Winda Liviya NG, Jakarta – Jakarta Governor Anies Baswedan announced on Wednesday night that he was pulling the emergency brake on the "new normal" and by Sept. 14, barring no unforeseen changes, the capital would be back to full large-scale social restrictions (PSBB).

The government had been walking on a thin rope since the start of the "new normal" a few months ago, trying to get the best of both worlds – a strong economy and public health. But recent numbers have shown that we have stumbled and lost in both counts.

If there is anything we should be grateful for these days, it is that our government has the courage to admit defeat and is willing to return to ground zero and fight.

Many may feel frustrated. Business owners are struggling with losses, employees are anxious about job insecurity and informal workers must feel helpless, worried about fulfilling the most basic needs of life: food and shelter. People in my immediate circle have been wondering if there is any point to reviving strict PSBB now, given the already high number of confirmed cases.

It may seem like a lost cause, but it's not. We need to understand that the "new normal" is evidently not suitable in practice. Since the start of the new normal, health protocols were gradually forgotten, causing rates of infection to skyrocket.

Containing contagion is important, despite promises of a vaccine at the end of the year, because our medical resources are being quickly depleted, a number of medical workers have died and those who remain alive are facing unprecedented levels of physical and mental exhaustion.
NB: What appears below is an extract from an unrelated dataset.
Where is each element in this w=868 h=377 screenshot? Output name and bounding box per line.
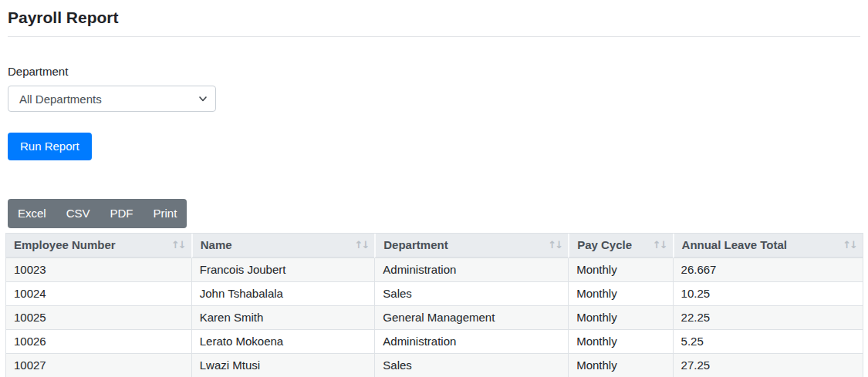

If we continued to let things take their natural course, by Sept. 17 all hospital isolation wards would be full. For intensive care units, the predicted saturation point was even closer: Sept. 15.
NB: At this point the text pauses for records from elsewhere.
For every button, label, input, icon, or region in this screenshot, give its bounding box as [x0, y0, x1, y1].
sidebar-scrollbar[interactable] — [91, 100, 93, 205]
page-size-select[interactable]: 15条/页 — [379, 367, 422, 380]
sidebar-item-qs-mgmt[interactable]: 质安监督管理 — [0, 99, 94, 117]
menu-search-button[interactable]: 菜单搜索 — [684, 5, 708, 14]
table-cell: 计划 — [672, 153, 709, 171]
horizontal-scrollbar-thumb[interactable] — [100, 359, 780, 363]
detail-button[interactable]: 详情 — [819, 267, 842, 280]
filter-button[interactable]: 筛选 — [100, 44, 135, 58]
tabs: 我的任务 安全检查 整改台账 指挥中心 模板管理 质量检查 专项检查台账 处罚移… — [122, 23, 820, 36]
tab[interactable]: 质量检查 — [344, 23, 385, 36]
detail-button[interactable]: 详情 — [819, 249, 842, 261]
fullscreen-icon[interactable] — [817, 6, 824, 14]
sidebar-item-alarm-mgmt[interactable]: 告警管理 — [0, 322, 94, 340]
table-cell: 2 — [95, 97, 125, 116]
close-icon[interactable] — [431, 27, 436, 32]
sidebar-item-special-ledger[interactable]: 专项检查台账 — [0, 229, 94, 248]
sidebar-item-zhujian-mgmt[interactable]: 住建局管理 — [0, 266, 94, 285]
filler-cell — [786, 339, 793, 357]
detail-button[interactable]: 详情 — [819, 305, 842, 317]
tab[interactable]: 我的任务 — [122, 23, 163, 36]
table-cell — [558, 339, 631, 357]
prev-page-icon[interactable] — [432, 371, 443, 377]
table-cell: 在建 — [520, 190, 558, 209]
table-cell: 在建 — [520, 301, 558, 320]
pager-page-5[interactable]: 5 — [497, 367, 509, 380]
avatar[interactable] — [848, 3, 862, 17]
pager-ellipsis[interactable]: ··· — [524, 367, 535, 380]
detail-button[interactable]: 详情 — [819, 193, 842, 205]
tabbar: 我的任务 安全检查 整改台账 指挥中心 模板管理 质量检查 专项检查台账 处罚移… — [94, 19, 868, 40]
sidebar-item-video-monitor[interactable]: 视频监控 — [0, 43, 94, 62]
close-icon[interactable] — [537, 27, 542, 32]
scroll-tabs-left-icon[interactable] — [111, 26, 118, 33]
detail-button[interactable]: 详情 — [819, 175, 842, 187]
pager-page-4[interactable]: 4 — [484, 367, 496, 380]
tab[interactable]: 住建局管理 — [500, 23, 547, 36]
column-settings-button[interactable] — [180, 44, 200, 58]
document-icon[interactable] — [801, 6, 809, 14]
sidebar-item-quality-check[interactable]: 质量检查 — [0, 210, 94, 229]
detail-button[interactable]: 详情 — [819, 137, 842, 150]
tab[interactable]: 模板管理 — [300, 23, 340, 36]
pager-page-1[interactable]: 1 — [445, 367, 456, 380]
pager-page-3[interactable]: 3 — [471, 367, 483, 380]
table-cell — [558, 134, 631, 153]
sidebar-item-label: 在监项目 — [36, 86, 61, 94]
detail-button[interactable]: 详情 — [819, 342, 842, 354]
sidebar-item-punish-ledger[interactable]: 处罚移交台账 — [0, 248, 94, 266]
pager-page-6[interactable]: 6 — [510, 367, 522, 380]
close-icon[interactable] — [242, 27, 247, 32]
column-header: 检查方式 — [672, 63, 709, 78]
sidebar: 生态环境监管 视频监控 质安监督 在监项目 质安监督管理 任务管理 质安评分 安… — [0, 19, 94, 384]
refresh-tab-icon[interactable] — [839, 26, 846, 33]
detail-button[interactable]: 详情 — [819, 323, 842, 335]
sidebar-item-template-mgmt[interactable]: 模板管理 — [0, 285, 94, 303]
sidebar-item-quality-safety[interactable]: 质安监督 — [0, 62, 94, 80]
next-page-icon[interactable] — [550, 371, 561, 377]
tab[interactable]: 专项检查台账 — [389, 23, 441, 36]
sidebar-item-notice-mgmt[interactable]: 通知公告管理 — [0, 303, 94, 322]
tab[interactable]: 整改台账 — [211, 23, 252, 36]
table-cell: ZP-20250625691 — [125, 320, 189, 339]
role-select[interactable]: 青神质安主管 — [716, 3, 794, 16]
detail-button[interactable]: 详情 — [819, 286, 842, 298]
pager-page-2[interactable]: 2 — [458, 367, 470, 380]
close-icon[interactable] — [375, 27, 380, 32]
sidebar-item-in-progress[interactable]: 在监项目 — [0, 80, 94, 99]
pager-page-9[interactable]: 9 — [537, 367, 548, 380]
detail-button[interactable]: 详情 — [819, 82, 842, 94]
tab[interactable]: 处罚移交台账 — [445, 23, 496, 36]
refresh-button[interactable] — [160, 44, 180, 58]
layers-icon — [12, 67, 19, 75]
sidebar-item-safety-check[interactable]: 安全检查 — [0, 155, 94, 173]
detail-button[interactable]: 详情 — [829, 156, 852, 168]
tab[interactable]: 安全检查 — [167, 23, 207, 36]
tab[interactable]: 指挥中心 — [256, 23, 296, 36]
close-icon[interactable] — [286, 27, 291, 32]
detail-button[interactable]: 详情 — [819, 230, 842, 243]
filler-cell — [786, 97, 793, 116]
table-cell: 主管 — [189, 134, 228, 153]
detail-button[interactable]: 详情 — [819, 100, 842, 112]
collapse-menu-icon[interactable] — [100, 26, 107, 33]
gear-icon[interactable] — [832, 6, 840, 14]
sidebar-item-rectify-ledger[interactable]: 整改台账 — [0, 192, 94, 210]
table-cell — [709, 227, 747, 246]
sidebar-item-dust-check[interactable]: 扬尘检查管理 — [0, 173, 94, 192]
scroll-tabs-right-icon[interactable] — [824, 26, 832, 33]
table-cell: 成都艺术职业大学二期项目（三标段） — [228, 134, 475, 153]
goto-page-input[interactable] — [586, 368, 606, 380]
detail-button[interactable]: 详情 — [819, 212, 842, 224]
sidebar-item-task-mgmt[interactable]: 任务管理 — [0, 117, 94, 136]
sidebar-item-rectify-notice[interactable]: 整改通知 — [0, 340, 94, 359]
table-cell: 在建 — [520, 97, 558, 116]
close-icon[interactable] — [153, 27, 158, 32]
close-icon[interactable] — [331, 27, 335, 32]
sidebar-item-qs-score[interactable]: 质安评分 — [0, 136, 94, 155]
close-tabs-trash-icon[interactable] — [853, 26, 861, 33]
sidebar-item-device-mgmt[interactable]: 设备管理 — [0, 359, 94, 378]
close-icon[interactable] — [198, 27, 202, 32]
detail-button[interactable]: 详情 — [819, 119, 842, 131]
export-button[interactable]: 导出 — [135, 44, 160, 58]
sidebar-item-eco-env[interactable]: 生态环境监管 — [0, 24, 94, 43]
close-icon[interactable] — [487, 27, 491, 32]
We also need to think about what this means for patients with other medical conditions. They may not be receiving adequate treatment because of strained capacity and a fear of nosocomial infection.
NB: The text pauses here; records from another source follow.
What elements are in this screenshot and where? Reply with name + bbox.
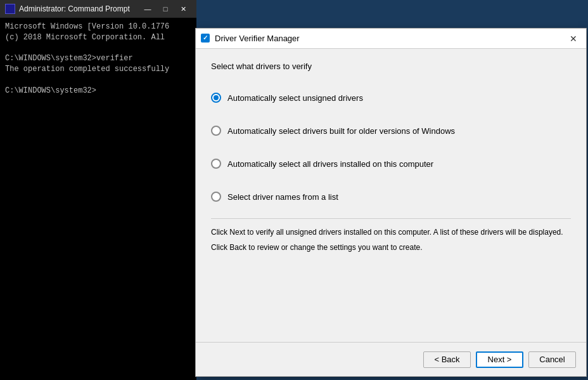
- description-line-1: Click Next to verify all unsigned driver…: [211, 226, 571, 238]
- back-button[interactable]: < Back: [423, 351, 471, 368]
- cmd-minimize-button[interactable]: —: [139, 3, 156, 15]
- description-area: Click Next to verify all unsigned driver…: [211, 218, 571, 257]
- radio-item-3[interactable]: Automatically select all drivers install…: [211, 147, 571, 180]
- radio-item-2[interactable]: Automatically select drivers built for o…: [211, 114, 571, 147]
- cmd-line-3: [5, 43, 191, 54]
- radio-item-1[interactable]: Automatically select unsigned drivers: [211, 81, 571, 114]
- cmd-line-2: (c) 2018 Microsoft Corporation. All: [5, 32, 191, 43]
- cmd-window: Administrator: Command Prompt — □ ✕ Micr…: [0, 0, 196, 380]
- cmd-titlebar: Administrator: Command Prompt — □ ✕: [0, 0, 196, 18]
- radio-group: Automatically select unsigned drivers Au…: [211, 81, 571, 213]
- cmd-line-6: [5, 75, 191, 86]
- cmd-icon: [5, 4, 15, 14]
- cmd-line-1: Microsoft Windows [Version 10.0.1776: [5, 22, 191, 32]
- driver-verifier-dialog: ✓ Driver Verifier Manager ✕ Select what …: [195, 28, 587, 377]
- radio-button-1[interactable]: [211, 93, 221, 103]
- cmd-controls: — □ ✕: [139, 3, 191, 15]
- cmd-title: Administrator: Command Prompt: [19, 4, 130, 13]
- cmd-content: Microsoft Windows [Version 10.0.1776 (c)…: [0, 18, 196, 100]
- cancel-button[interactable]: Cancel: [528, 351, 576, 368]
- dialog-icon: ✓: [201, 34, 211, 44]
- dialog-close-button[interactable]: ✕: [566, 31, 581, 46]
- radio-button-4[interactable]: [211, 192, 221, 202]
- cmd-line-4: C:\WINDOWS\system32>verifier: [5, 53, 191, 64]
- dialog-body: Select what drivers to verify Automatica…: [196, 49, 586, 342]
- dialog-footer: < Back Next > Cancel: [196, 342, 586, 376]
- dialog-titlebar: ✓ Driver Verifier Manager ✕: [196, 29, 586, 49]
- radio-item-4[interactable]: Select driver names from a list: [211, 180, 571, 213]
- radio-button-3[interactable]: [211, 159, 221, 169]
- radio-label-3: Automatically select all drivers install…: [227, 159, 433, 169]
- radio-label-2: Automatically select drivers built for o…: [227, 126, 455, 136]
- description-line-2: Click Back to review or change the setti…: [211, 242, 571, 253]
- checkmark-icon: ✓: [203, 34, 208, 41]
- dialog-title: Driver Verifier Manager: [215, 34, 300, 43]
- cmd-maximize-button[interactable]: □: [157, 3, 174, 15]
- cmd-line-5: The operation completed successfully: [5, 64, 191, 75]
- cmd-close-button[interactable]: ✕: [175, 3, 191, 15]
- radio-button-2[interactable]: [211, 126, 221, 136]
- section-label: Select what drivers to verify: [211, 62, 571, 71]
- cmd-line-7: C:\WINDOWS\system32>: [5, 86, 191, 96]
- radio-label-1: Automatically select unsigned drivers: [227, 93, 363, 103]
- radio-label-4: Select driver names from a list: [227, 192, 338, 202]
- dialog-icon-inner: ✓: [201, 34, 210, 43]
- next-button[interactable]: Next >: [476, 351, 523, 368]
It is understandably difficult to empathize when all we see are cold, hard numbers, but we need to understand that the person who can't find a hospital bed could easily be any of us and that all the medical workers and victims who have died had their own identities, stories and unrealized dreams.

The threat of famine, poverty and economic fallout from PSBB is real. However, continuing the "new normal" and adopting a "we can just wing it" attitude, would have been at the expense of many lives – victims and frontline heroes alike. The pandemic would drag on for even longer, causing long-term irreversible damage to our economy and health.

We are living in a dysfunctional world. To name a few examples, children can't go to school, people are living in isolation, vaccination rates have dropped due to fear of hospitals, and loved ones can't have proper closure during funerals because of COVID-19 burial protocols. We need to fix this – soon.

What can we do next? We need to fully support the government and see to it that we succeed this time. Individually, we can do so by following health protocols to the dot. No more half-hearted actions from the government or from us. Let's wash our hands, maintain social distance and stay home whenever we can.

Within your immediate community, be the activist that everyone needs; encourage your friends, families, neighbors and colleagues to do the same. Help the less fortunate whenever possible.

I believe there are many in Jakarta who live with privilege and are in the position to affect change. As Mahatma Gandhi once said, "Be the change you wish to see in the world."

[...] continuing the "new normal" and adopting a "we can just wing it" attitude would have been at the expense of many lives [...]

[Winda Liviya NG has a PhD in medicine from the Department of Epidemiology and Preventive Medicine, Faculty of Medicine, Nursing and Health Sciences, Monash University, Melbourne, Australia, currently general manager of PT Winida Ayu Lestari. The views expressed are personal.]